Survivorship bias. Stocks that were delisted during the period are underrepresented in FMP's historical data. Since the concentration signal selects for marginal, lightly-held companies, this bias likely overstates results. The actual strategy performance may be even worse than reported.
Takeaway
Avoiding ETF-concentrated stocks doesn't generate alpha. It generates the opposite. The stocks that ETFs weight most lightly are lightly weighted for a reason: they're smaller, less liquid, and in weaker competitive positions than their heavily-weighted counterparts. Quality filters soften the blow but can't overcome the structural headwind.
The academic case for equal weighting is real.
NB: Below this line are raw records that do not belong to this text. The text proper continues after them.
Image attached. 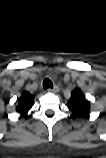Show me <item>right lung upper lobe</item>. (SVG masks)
<instances>
[{
    "label": "right lung upper lobe",
    "instance_id": "1",
    "mask_svg": "<svg viewBox=\"0 0 106 158\" xmlns=\"http://www.w3.org/2000/svg\"><path fill=\"white\" fill-rule=\"evenodd\" d=\"M34 96L29 92H23L21 97L18 99V105L16 111L21 115L26 114L32 107Z\"/></svg>",
    "mask_w": 106,
    "mask_h": 158
}]
</instances>
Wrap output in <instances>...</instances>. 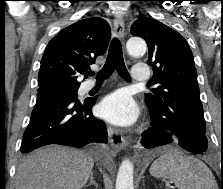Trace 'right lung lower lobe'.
<instances>
[{
    "instance_id": "98d812e1",
    "label": "right lung lower lobe",
    "mask_w": 223,
    "mask_h": 189,
    "mask_svg": "<svg viewBox=\"0 0 223 189\" xmlns=\"http://www.w3.org/2000/svg\"><path fill=\"white\" fill-rule=\"evenodd\" d=\"M95 101H79L77 93H38L21 152L49 144L83 147L89 143H107L104 122L92 115Z\"/></svg>"
}]
</instances>
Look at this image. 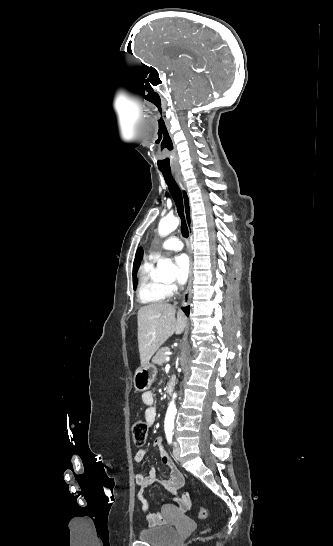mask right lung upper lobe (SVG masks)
I'll return each instance as SVG.
<instances>
[{
  "mask_svg": "<svg viewBox=\"0 0 333 546\" xmlns=\"http://www.w3.org/2000/svg\"><path fill=\"white\" fill-rule=\"evenodd\" d=\"M142 257H143V250L140 248L138 249L137 253H136V257H135V260H134V263H137L138 266H139V263L141 262L142 260ZM135 281L133 280V283Z\"/></svg>",
  "mask_w": 333,
  "mask_h": 546,
  "instance_id": "1",
  "label": "right lung upper lobe"
}]
</instances>
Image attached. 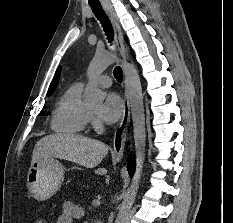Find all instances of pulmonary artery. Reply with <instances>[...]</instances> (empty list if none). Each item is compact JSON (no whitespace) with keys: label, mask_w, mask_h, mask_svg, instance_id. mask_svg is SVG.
I'll return each mask as SVG.
<instances>
[{"label":"pulmonary artery","mask_w":233,"mask_h":223,"mask_svg":"<svg viewBox=\"0 0 233 223\" xmlns=\"http://www.w3.org/2000/svg\"><path fill=\"white\" fill-rule=\"evenodd\" d=\"M99 82L103 87H108L111 84V78L104 75L100 77Z\"/></svg>","instance_id":"pulmonary-artery-1"}]
</instances>
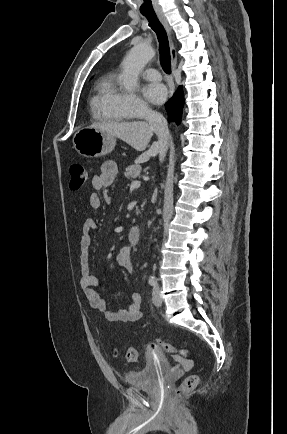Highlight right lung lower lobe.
<instances>
[{"instance_id": "right-lung-lower-lobe-1", "label": "right lung lower lobe", "mask_w": 287, "mask_h": 434, "mask_svg": "<svg viewBox=\"0 0 287 434\" xmlns=\"http://www.w3.org/2000/svg\"><path fill=\"white\" fill-rule=\"evenodd\" d=\"M184 95L182 86H179L175 94L165 104L168 113V120L174 121L177 125L181 122Z\"/></svg>"}]
</instances>
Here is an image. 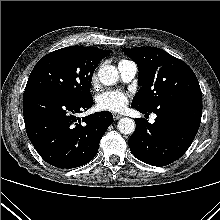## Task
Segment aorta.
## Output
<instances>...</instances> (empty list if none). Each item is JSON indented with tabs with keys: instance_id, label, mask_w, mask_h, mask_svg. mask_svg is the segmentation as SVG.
Returning a JSON list of instances; mask_svg holds the SVG:
<instances>
[{
	"instance_id": "1",
	"label": "aorta",
	"mask_w": 220,
	"mask_h": 220,
	"mask_svg": "<svg viewBox=\"0 0 220 220\" xmlns=\"http://www.w3.org/2000/svg\"><path fill=\"white\" fill-rule=\"evenodd\" d=\"M98 78L104 85H114L119 78L118 70L113 65H103L98 71ZM117 127L122 134H133L136 128L135 122L131 118H122L118 121Z\"/></svg>"
}]
</instances>
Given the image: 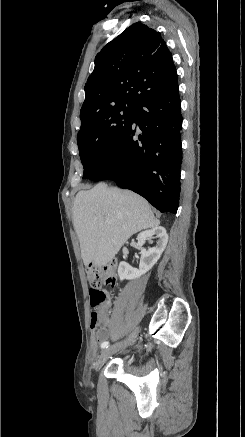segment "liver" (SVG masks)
Listing matches in <instances>:
<instances>
[{
    "label": "liver",
    "mask_w": 245,
    "mask_h": 437,
    "mask_svg": "<svg viewBox=\"0 0 245 437\" xmlns=\"http://www.w3.org/2000/svg\"><path fill=\"white\" fill-rule=\"evenodd\" d=\"M159 224L145 199L105 183L79 191L74 200L73 225L85 265L107 264L133 234Z\"/></svg>",
    "instance_id": "liver-1"
}]
</instances>
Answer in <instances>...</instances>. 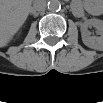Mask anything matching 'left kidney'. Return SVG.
Returning <instances> with one entry per match:
<instances>
[{
  "label": "left kidney",
  "instance_id": "obj_1",
  "mask_svg": "<svg viewBox=\"0 0 103 103\" xmlns=\"http://www.w3.org/2000/svg\"><path fill=\"white\" fill-rule=\"evenodd\" d=\"M90 26L95 27L101 36L100 37L89 36L88 33L86 32V28ZM81 35H82V41L87 47L95 50H101L103 48V37H102L103 21L95 18L87 20L83 25Z\"/></svg>",
  "mask_w": 103,
  "mask_h": 103
}]
</instances>
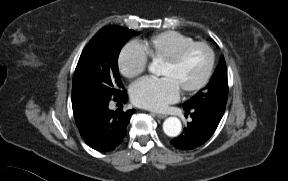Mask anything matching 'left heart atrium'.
<instances>
[{
  "mask_svg": "<svg viewBox=\"0 0 288 181\" xmlns=\"http://www.w3.org/2000/svg\"><path fill=\"white\" fill-rule=\"evenodd\" d=\"M179 96V89L167 77L144 78L131 88L133 102L142 108L160 111L168 104L175 102Z\"/></svg>",
  "mask_w": 288,
  "mask_h": 181,
  "instance_id": "1",
  "label": "left heart atrium"
}]
</instances>
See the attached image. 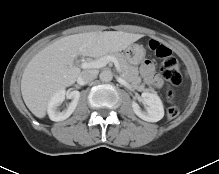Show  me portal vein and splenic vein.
I'll return each mask as SVG.
<instances>
[{
  "label": "portal vein and splenic vein",
  "mask_w": 219,
  "mask_h": 174,
  "mask_svg": "<svg viewBox=\"0 0 219 174\" xmlns=\"http://www.w3.org/2000/svg\"><path fill=\"white\" fill-rule=\"evenodd\" d=\"M109 62H113L117 71H120V65H119L118 60L114 56H111V55L103 56L91 62L84 61L81 63V68L83 69L101 68V67L106 66Z\"/></svg>",
  "instance_id": "1"
}]
</instances>
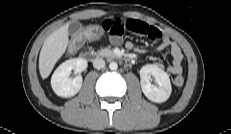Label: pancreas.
Segmentation results:
<instances>
[{
	"instance_id": "cf45deb5",
	"label": "pancreas",
	"mask_w": 231,
	"mask_h": 134,
	"mask_svg": "<svg viewBox=\"0 0 231 134\" xmlns=\"http://www.w3.org/2000/svg\"><path fill=\"white\" fill-rule=\"evenodd\" d=\"M98 55L103 56V57H107V58H113V57H115V55L112 52V50H110L108 48H101L98 51Z\"/></svg>"
}]
</instances>
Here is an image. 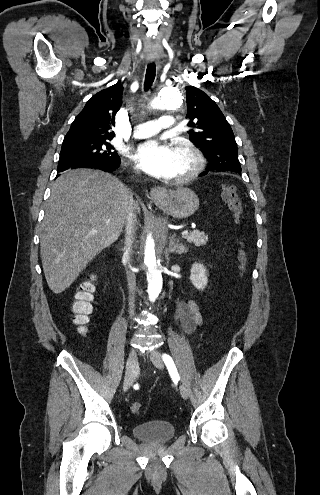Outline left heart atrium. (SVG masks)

But it works through a rebalancing mechanism (sell winners, buy losers) that this signal doesn't capture. Picking lightly-weighted stocks and holding them for a year isn't equal weighting. It's just buying what the market's largest buyers don't want.
If you're interested in reducing concentration risk, the evidence points toward equal-weight index funds, not toward stock picking based on ETF weight signals.
Data: Ceta Research (FMP financial data warehouse). ETF holdings from etf_holder table (current snapshot, not historical). Price data from stock_eod (adjusted closes). Fundamental data from key_metrics_ttm and financial_ratios_ttm. 20 annual periods, July rebalance. Past performance does not guarantee future results. This is educational content, not investment advice.
References
- Wurgler, J. (2011). "On the Economic Consequences of Index-Linked Investing." NBER Working Paper No. 16376.
- Plyakha, Y., Uppal, R. & Vilkov, G. (2021). "Equal or Value Weighting? Implications for Asset Pricing Tests." Review of Finance, 25(5), 1477-1530.
- DeMiguel, V., Garlappi, L. & Uppal, R. (2009). "Optimal Versus Naive Diversification: How Inefficient is the 1/N Portfolio Strategy?" Review of Financial Studies, 22(5), 1915-1953.
- Cremers, M. & Petajisto, A. (2009). "How Active Is Your Fund Manager? A New Measure That Predicts Performance." Review of Financial Studies, 22(9), 3329-3365.